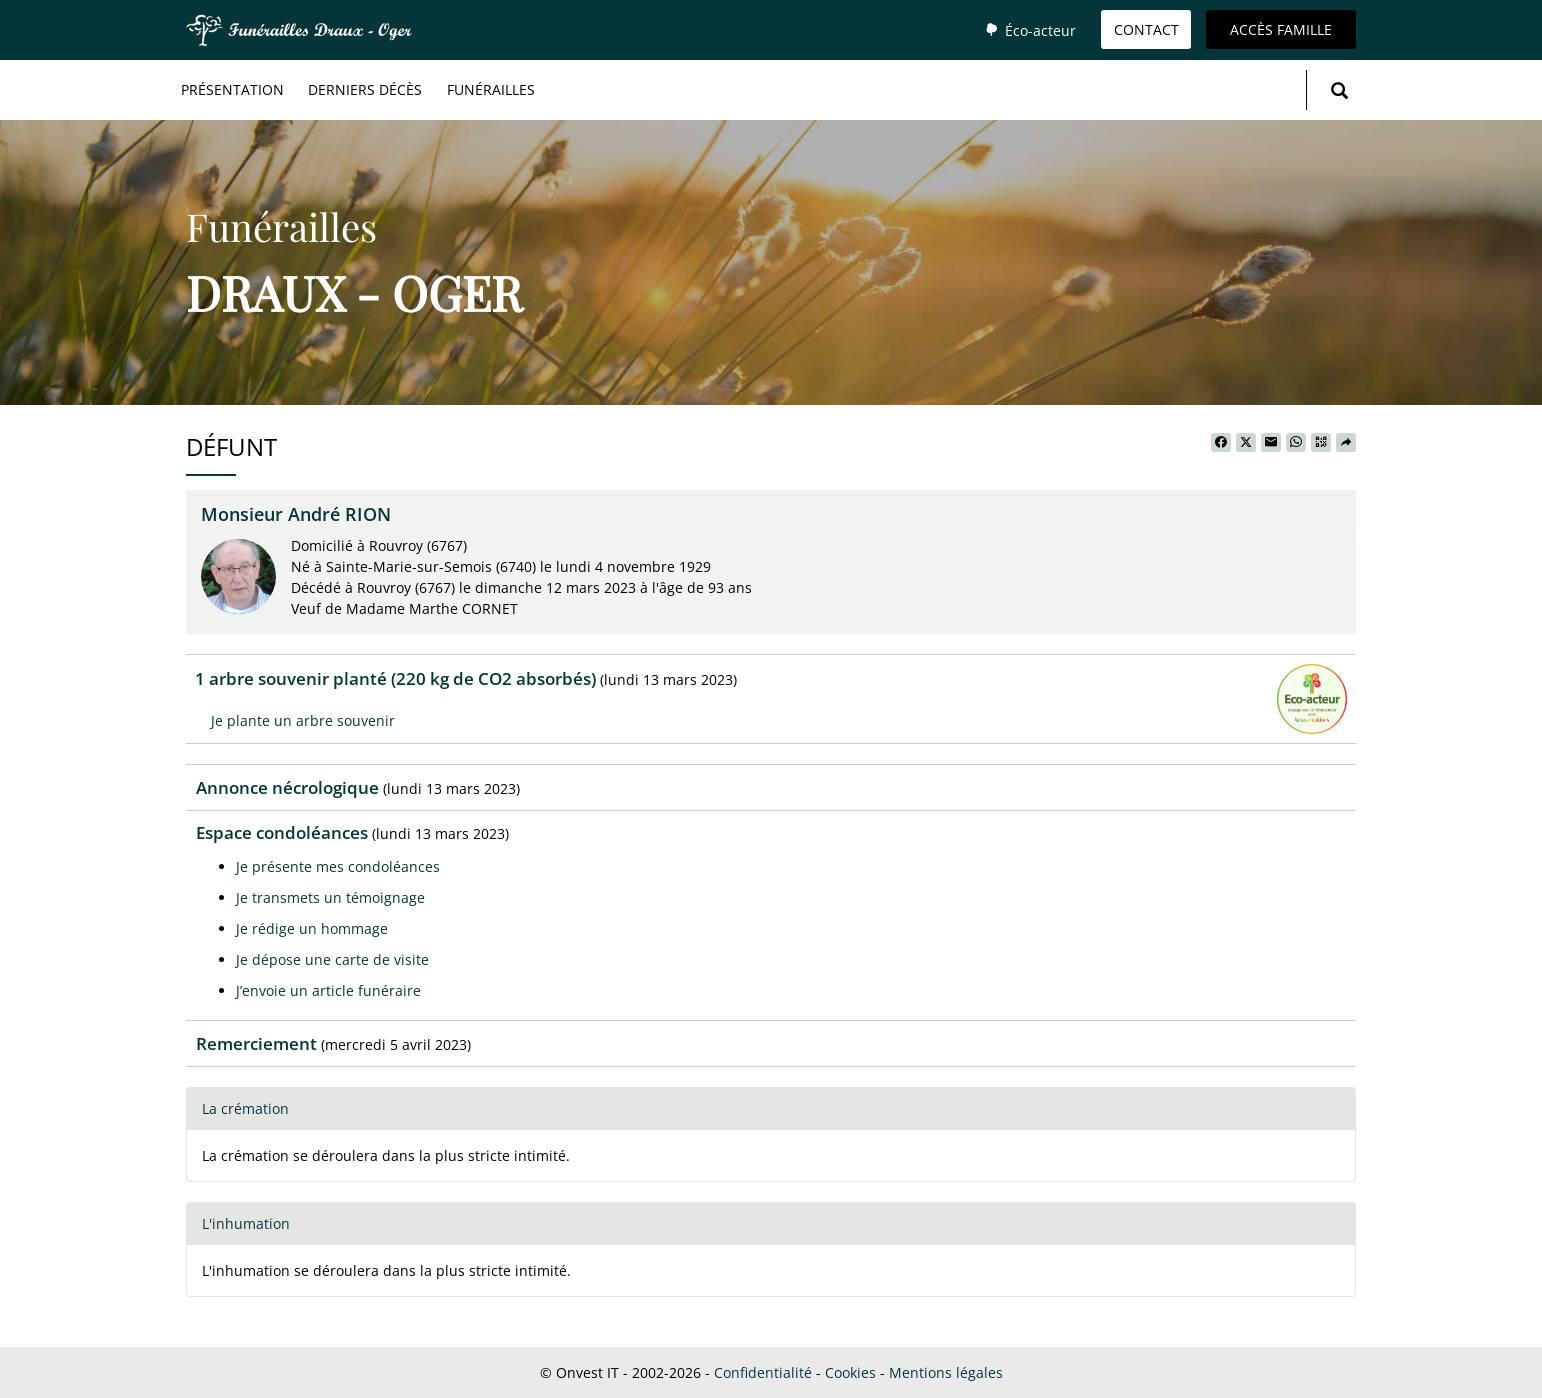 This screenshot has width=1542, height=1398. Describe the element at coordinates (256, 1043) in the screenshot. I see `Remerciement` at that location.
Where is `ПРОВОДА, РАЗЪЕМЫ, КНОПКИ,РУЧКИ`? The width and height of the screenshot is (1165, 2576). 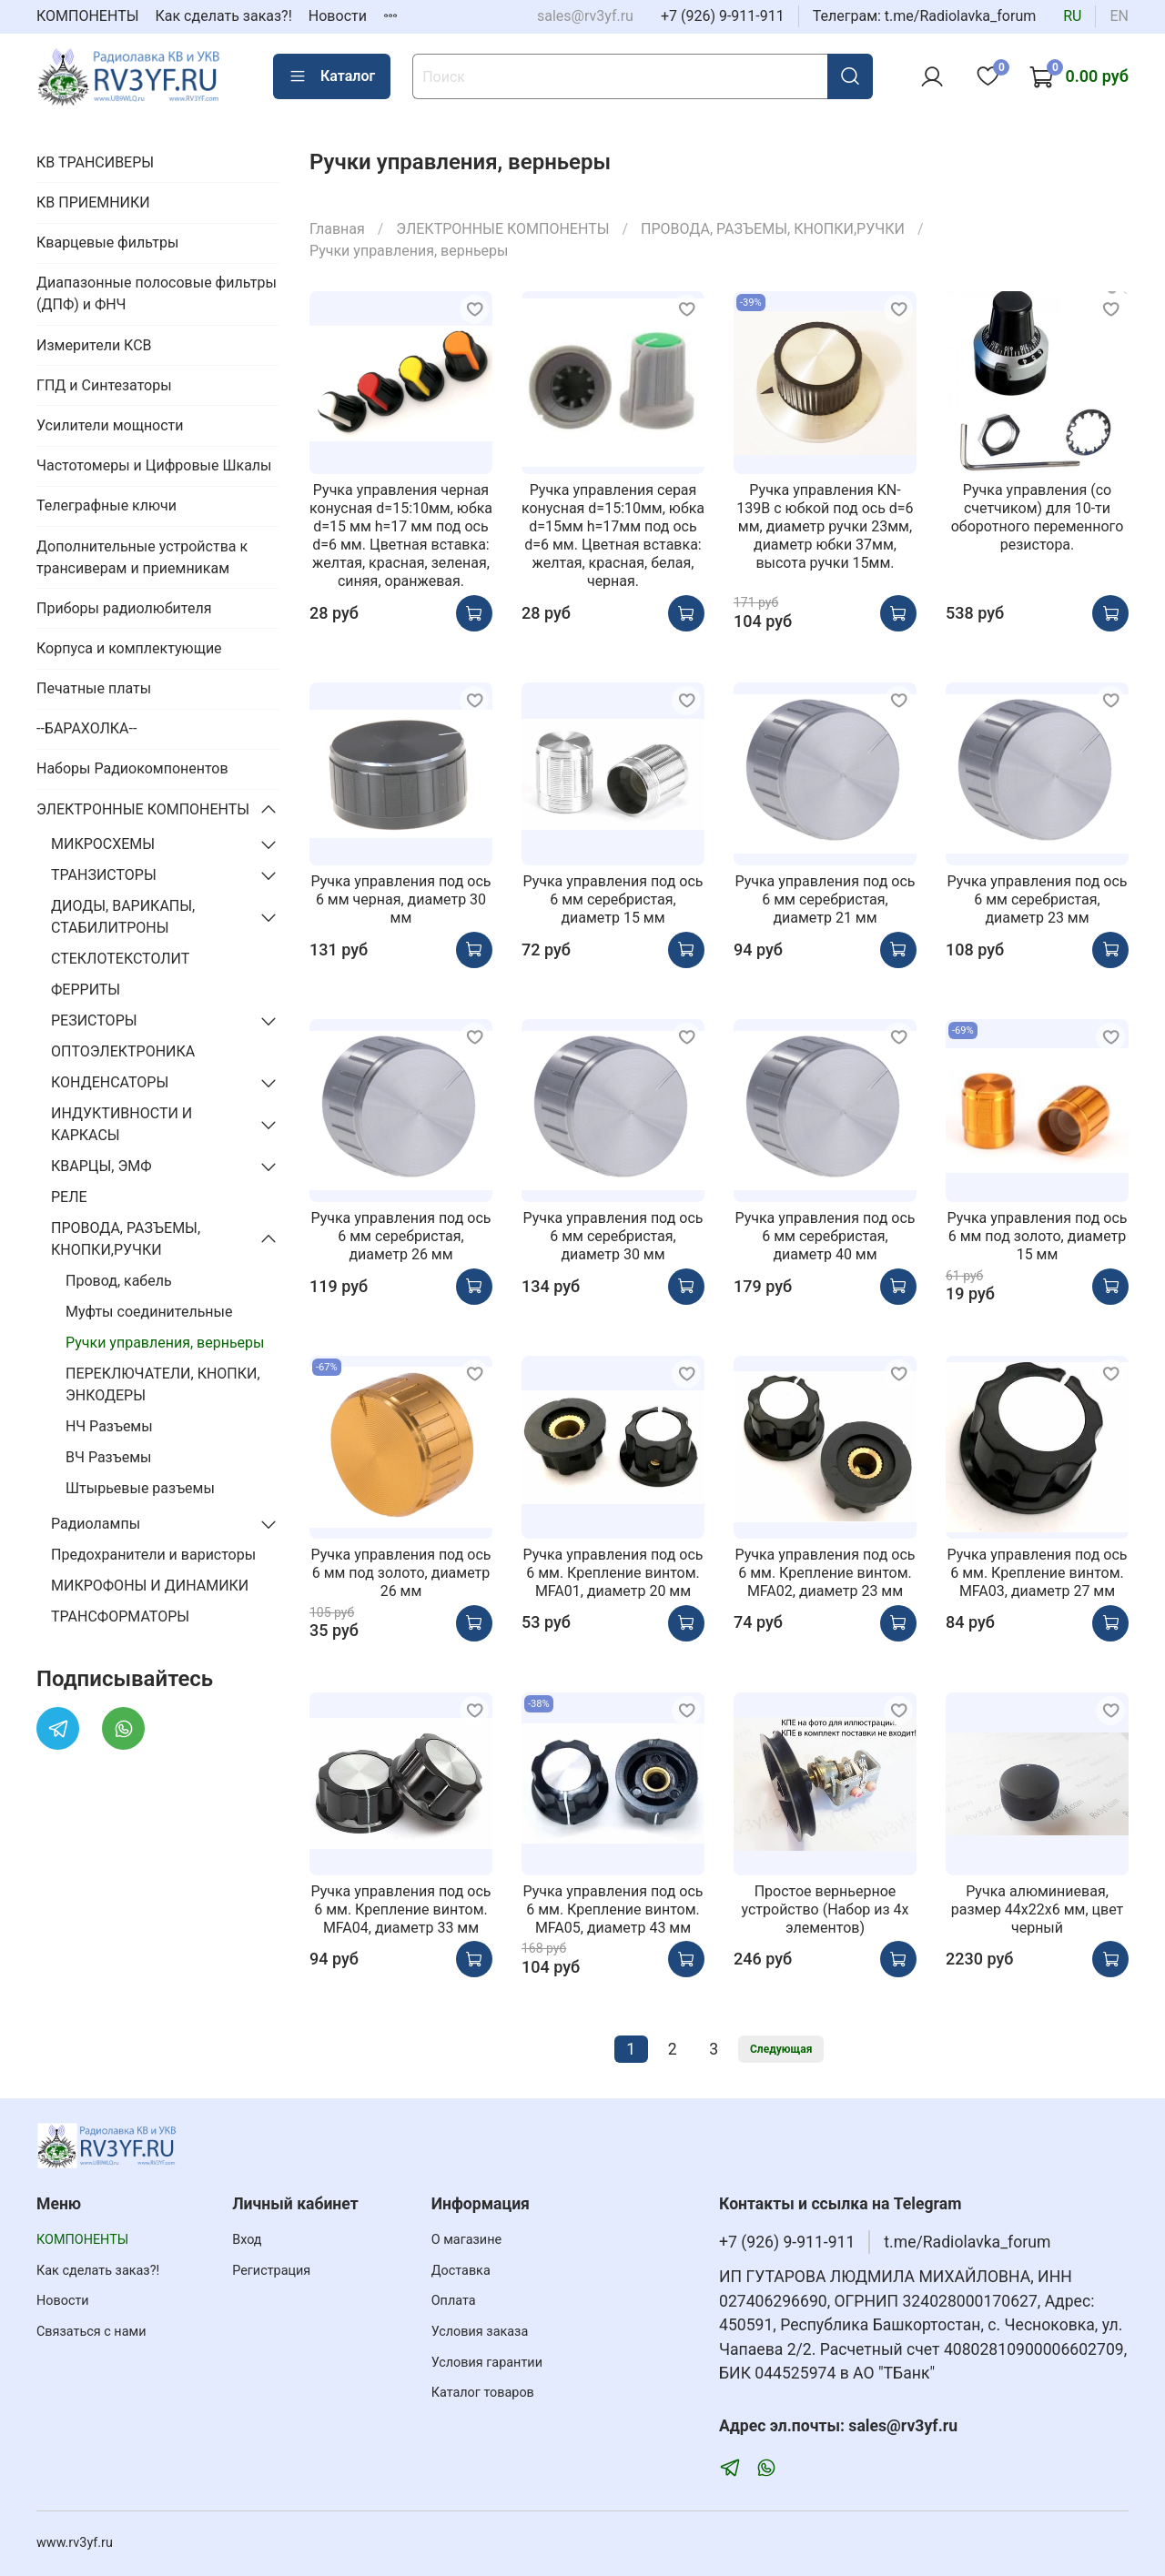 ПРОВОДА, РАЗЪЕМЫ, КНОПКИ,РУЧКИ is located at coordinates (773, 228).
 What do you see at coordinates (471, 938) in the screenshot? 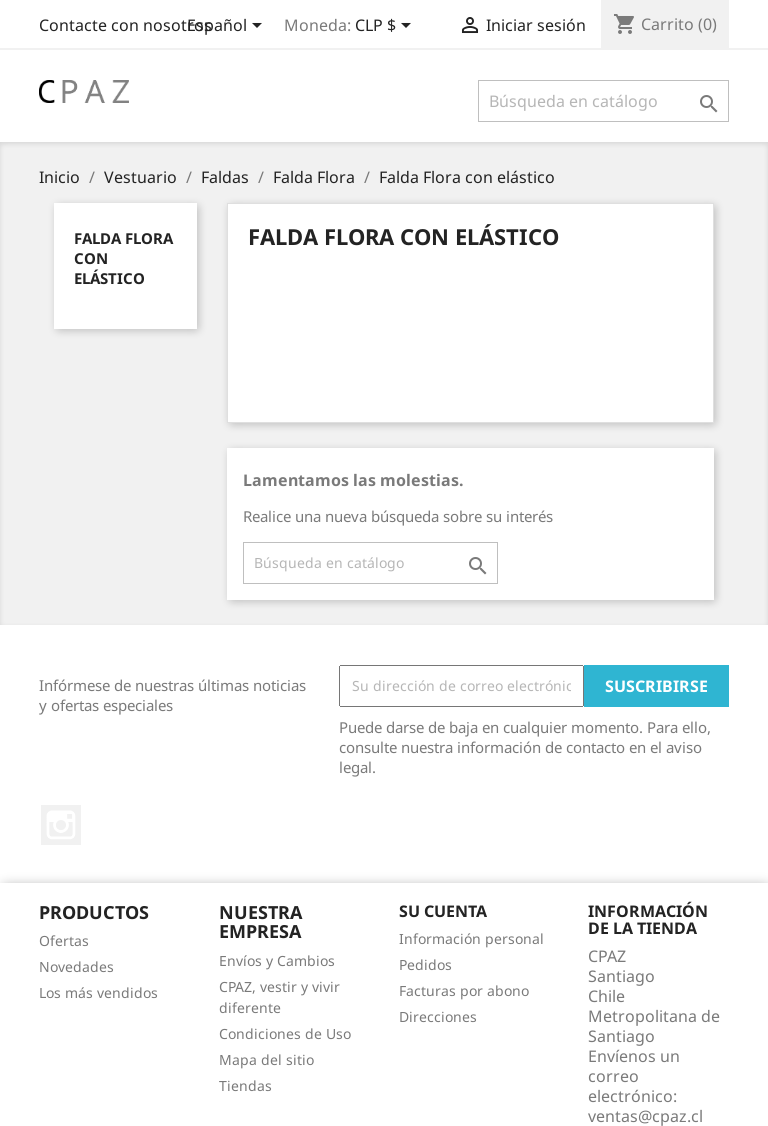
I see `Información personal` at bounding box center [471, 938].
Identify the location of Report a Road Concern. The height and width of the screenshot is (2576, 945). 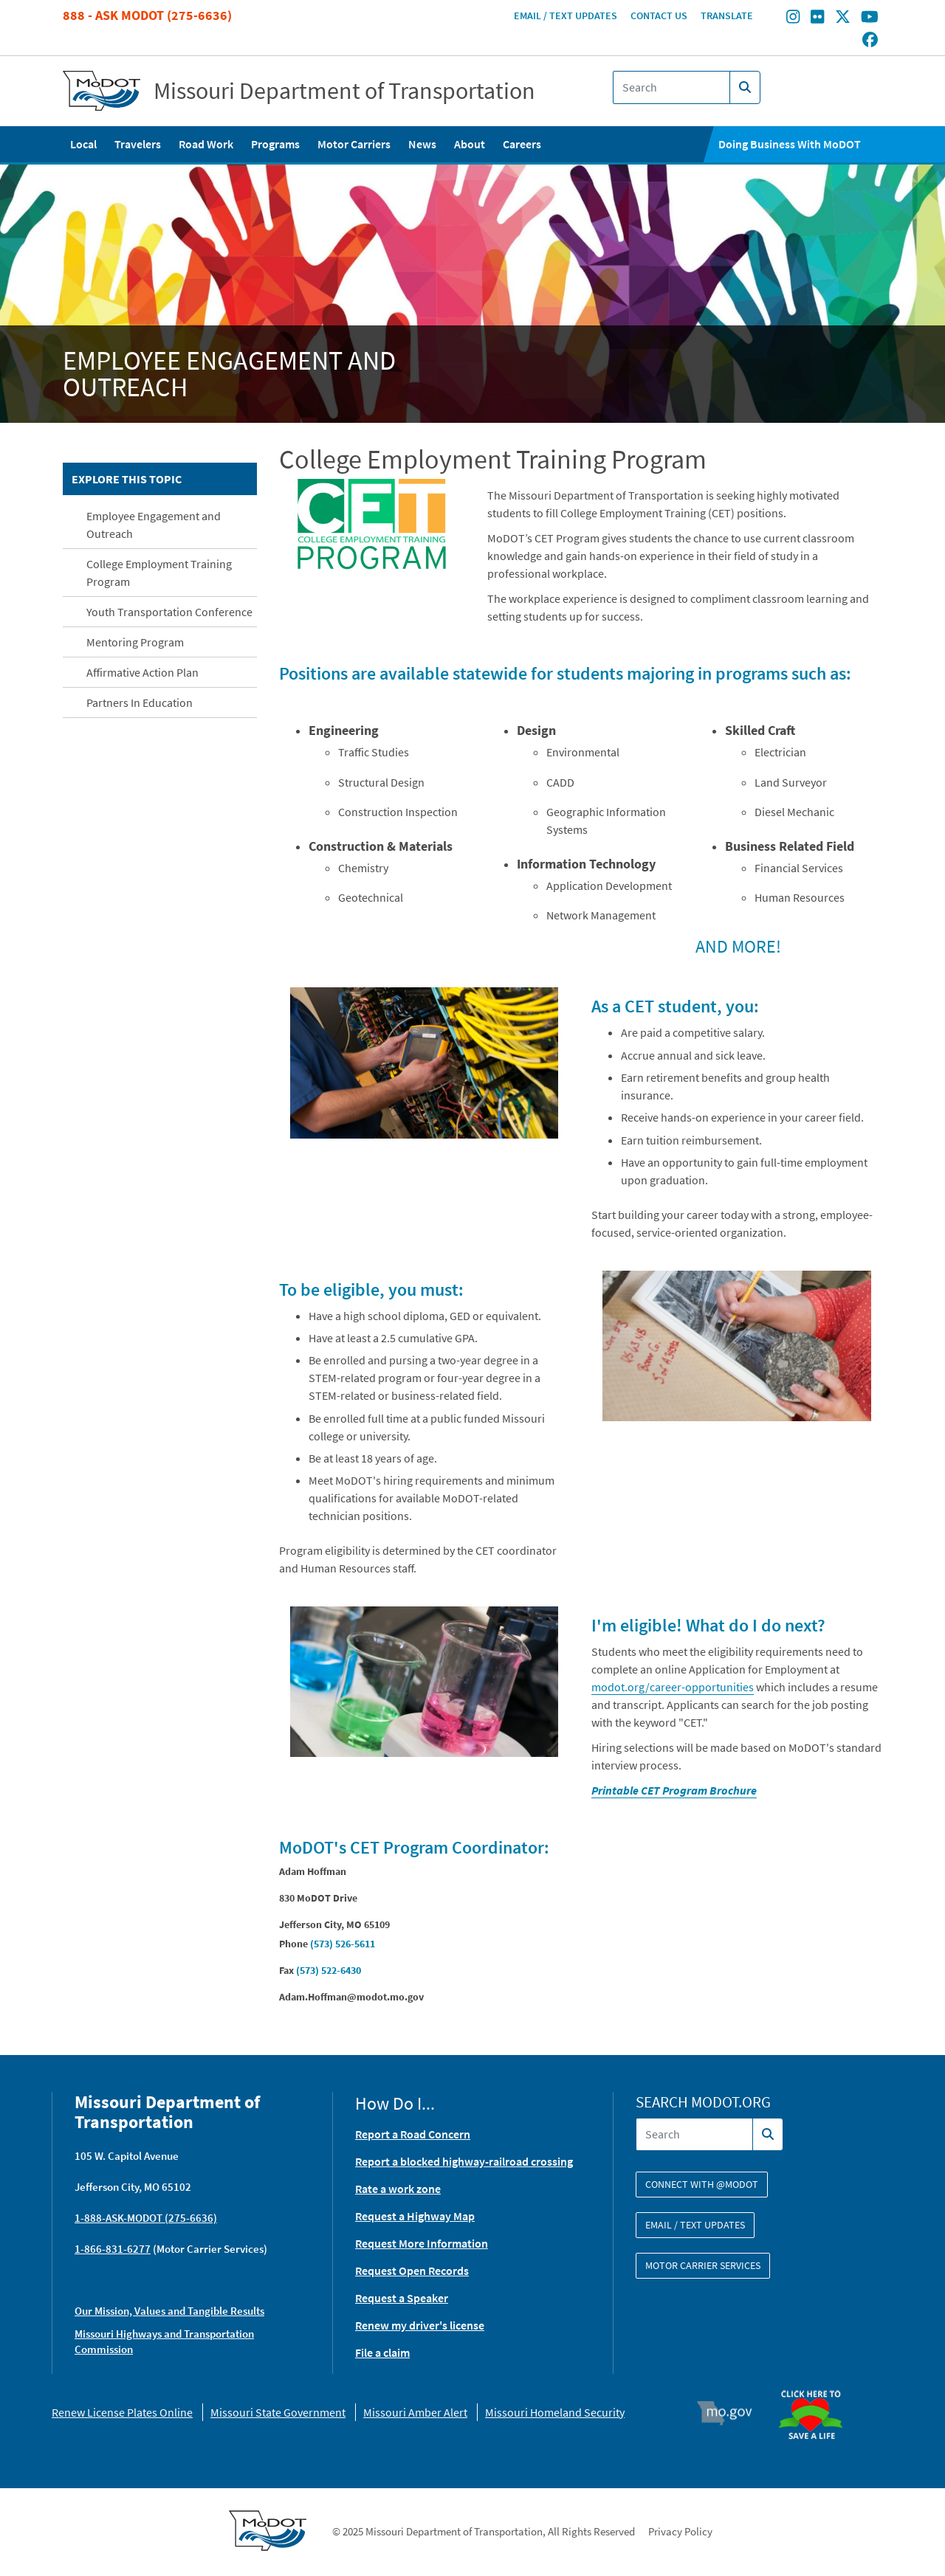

» WHAT THE EXERCISE ASKS: Could you set down, exactly as written, every line from the one with "What do you" to the end of the data, both ends included? Leave out the pictures.

» PROBLEM SOLUTION:
 What do you see at coordinates (471, 938) in the screenshot? 
I see `Información personal` at bounding box center [471, 938].
Identify the location of Report a Road Concern. The height and width of the screenshot is (2576, 945). 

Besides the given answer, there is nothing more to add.